Quant à la gloire ou à la honte qu'il peut y avoir à prononcer ou à écrire des discours, et quant à la manière d'encourir ce reproche ou de l'éviter, ce que nous avons dit un peu auparavant ne suffit-il pas pour nous éclairer ?

PHÈDRE.

Quoi ?

SOCRATE.

Que si Lysias ou quelque autre a jamais écrit ou vient jamais à écrire quelque chose, soit en particulier, soit en public, en faisant des lois, c'est-à-dire eh composant des écrits politiques, et s'il pense y avoir mis beaucoup de solidité et dé clarté ; ce sera alors une honte pour l'auteur, soit qu'on en convienne ou non.

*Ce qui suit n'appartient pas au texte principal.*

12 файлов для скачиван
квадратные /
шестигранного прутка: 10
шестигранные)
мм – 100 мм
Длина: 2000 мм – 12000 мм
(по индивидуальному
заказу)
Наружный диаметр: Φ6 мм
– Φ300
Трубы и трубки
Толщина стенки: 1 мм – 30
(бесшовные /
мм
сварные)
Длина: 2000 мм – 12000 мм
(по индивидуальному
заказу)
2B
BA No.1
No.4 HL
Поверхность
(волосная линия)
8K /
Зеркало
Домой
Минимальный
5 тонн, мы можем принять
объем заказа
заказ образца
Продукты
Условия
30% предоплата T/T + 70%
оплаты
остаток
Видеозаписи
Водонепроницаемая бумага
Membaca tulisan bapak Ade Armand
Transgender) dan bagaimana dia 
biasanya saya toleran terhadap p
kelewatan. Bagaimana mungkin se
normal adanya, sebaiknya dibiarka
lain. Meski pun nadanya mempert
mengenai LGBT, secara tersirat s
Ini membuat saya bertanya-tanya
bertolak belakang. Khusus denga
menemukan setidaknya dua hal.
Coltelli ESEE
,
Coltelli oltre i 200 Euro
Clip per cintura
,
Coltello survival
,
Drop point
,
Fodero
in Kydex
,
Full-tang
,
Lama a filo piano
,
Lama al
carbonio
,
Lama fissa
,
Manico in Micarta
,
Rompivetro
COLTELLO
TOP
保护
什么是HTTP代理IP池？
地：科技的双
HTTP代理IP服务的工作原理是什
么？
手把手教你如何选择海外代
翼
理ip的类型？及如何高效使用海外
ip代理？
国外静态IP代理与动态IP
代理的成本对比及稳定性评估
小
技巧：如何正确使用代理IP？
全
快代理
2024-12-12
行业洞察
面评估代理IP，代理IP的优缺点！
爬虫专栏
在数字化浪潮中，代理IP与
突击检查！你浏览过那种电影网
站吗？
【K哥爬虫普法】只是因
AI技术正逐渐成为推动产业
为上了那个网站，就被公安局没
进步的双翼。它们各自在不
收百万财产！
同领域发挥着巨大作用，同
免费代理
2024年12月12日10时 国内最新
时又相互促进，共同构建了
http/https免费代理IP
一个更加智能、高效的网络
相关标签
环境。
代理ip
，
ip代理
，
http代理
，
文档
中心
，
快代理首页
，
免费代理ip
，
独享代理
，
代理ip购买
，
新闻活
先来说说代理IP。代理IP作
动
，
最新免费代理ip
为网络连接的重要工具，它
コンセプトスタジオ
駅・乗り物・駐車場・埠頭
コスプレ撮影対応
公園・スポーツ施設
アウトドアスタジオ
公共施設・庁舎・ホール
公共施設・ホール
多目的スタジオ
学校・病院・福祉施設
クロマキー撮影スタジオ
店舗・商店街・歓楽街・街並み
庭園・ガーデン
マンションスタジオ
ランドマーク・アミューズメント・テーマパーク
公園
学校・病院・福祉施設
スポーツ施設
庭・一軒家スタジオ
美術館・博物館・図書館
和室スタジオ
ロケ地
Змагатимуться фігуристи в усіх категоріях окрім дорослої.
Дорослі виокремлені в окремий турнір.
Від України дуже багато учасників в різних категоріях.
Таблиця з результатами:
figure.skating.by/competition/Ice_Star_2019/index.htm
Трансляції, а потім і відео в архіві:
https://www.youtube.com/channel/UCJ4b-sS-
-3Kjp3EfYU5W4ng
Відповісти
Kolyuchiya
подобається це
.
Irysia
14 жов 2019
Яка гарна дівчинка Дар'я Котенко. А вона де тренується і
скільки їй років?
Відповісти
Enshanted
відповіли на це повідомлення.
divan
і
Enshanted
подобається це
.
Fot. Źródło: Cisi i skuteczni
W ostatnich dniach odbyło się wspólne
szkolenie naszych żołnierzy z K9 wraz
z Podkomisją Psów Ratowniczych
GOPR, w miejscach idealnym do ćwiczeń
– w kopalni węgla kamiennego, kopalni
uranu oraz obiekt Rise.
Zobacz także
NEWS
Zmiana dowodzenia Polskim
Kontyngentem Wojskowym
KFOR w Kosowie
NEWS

Car ignorer absolument ce qui est vrai ou faux par rapport au juste [277e] ou à l'injuste, au mauvais ou au bon, ne peut pas ne pas être réellement très honteux, quand même la multitude entière éclaterait en applaudissements .

PHÈDRE.

Certainement.

SOCRATE.

Mais suppose un homme qui pense que dans tout discours écrit, n'importe sur quel sujet, il doit toujours y avoir beaucoup de badinage ; qu'aucun discours écrit ou prononcé, soit en vers, soit en prose, ne doit être regardé comme quelque chose de bien sérieux (à peu près comme ces morceaux qui se récitent sans discernement et sans dessein d'instruire, dans le seul but de plaire), et qu'en effet [278a] les meilleurs discours écrits ne sont qu'un moyen de réminiscence pour les hommes qui savent déjà ; suppose qu'il pense encore que dans les discours destinés à instruire, véritablement écrits dans l'âme, et qui ont pour sujet le juste, le beau et le bon, dans ceux-là seuls se trouvent réunis la clarté, la perfection et le sérieux, et que de tels discours sont les enfants légitimes de leur auteur, d'abord ceux qu'il produit lui-même, puis ceux qui, enfants [278b] ou frères des premiers, naissent dans d'autres âmes sans démentir leur origine, suppose enfin qu'il ne reconnaît que ceux là et rejette avec mépris tous les autres, cet homme pourra bien être tel que Phèdre et moi nous souhaiterions de devenir.